Wubbena also points to a Feb. 15, email he received from his nephew, Bob Wiltshire, who is executive director of the Invasive Species Action Network in Livingston, Montana. “They certainly are a non natives species and they do expand their territories and are spreading to new waters,” Wiltshire wrote. “However, it seems that they do very little, if any, damage.”

Capitol Lake is unique because the entire shoreline is publicly owned and easier to manage than Lake Washington, said state invasive species coordinator Allen Pleus, a Department of Fish and Wildlife biologist.

Having been the center of a long-running battle between remaining a lake or reverting to an estuary, along with the issue of the invasive New Zealand mud snail, Olympia’s Capitol Lake might start to see some movement in addressing those issues.

“They clone themselves and can grow to massive numbers in a short period of time,” Pleus said. “The potential is there for them to become a dominant species in Capitol Lake,” Pleus said, adding that winter draw downs of the lake during freezing weather have helped keep the snail population in check.

The estuary and lake groups remain the most vocal persistent voices on what to do with the 260-acre lake. Meanwhile, 35,000 cubic yards of sediment flow down the Deschutes River each year, slowly but surely filling up the lake basin and threatening Percival Landing, private marinas and the Port of Olympia in lower Budd Inlet.

The Capitol Lake Improvement & Protection Association has refuted studies that point to the lake and dam as water quality problems in lower Budd Inlet, and challenged cost estimates for the lake and estuary alternatives. For instance, the Capitol Lake Adaptive Management Plan prepared by the government committee placed the 50-year cost of the lake at $192 million to $321 million and the estuary at $115 million to $225 million.

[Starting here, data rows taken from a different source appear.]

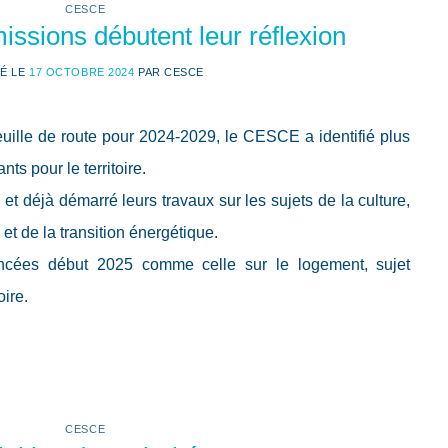
CESCE
ssions débutent leur réflexion
IÉ LE
17 OCTOBRE 2024
PAR
CESCE
euille de route pour 2024-2029, le CESCE a identifié plus
s pour le territoire.
et déjà démarré leurs travaux sur les sujets de la culture,
et de la transition énergétique.
ancées début 2025 comme celle sur le logement, sujet
oire.
CESCE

The nonprofit has its own, 20-year cost estimate of $41 million for the lake and $258 million for the estuary.

“CLAMP cherry-picked its own data to reach a predetermined conclusion — they had an agenda to remove the dam,” Wubbena suggested.

Deschutes Estuary Restoration Team co-founder Sue Patnude, a retired WDFW manager who served on the management plan committee said the report and recommendation is based on solid science that shows the estuary offers better water quality and habitat at a cheaper long-term cost than a lake.

So how did two groups with such divergent views end up in the same room, talking?

“We got tired of all the back and forth, the rumors and the lack of factual information,” Patnude said. “We decided to see if there is any common ground.”

Turns out there is: Both parties want clean water, recreation and healthy fish and wildlife populations in the Deschutes River watershed, and share similar visions on how to manage the upper and middle portions of the watershed, Wubbena said. But they sharply disagree on how to achieve the goals from Tumwater Falls to Priest Point Park.

They each believe the majority of the public supports their position, although there’s never been a scientific poll to gauge public sentiment.

The lake group supports maintenance dredging of the lake while the estuary proponents think dredging is a waste of time and money. And it continues to press the state Legislature for money to seek permits for emergency dredging of the lake.

The estuary camp would rather see lawmakers this session fund a community forum that could be co-sponsored by both nonprofits. Gov. Jay Inslee’s budget only sets aside $100,000 for Capitol Lake.

The two groups have agreed to work together on a cleanup project this spring to remove accumulated debris along the lake shoreline. They also agree that the public should be allowed to sit in on their meetings, although they still are in the early stages. The next meeting is 9 a.m., Tuesday in the conference room at Percival Plaza, 606 Columbia St. NW, Olympia.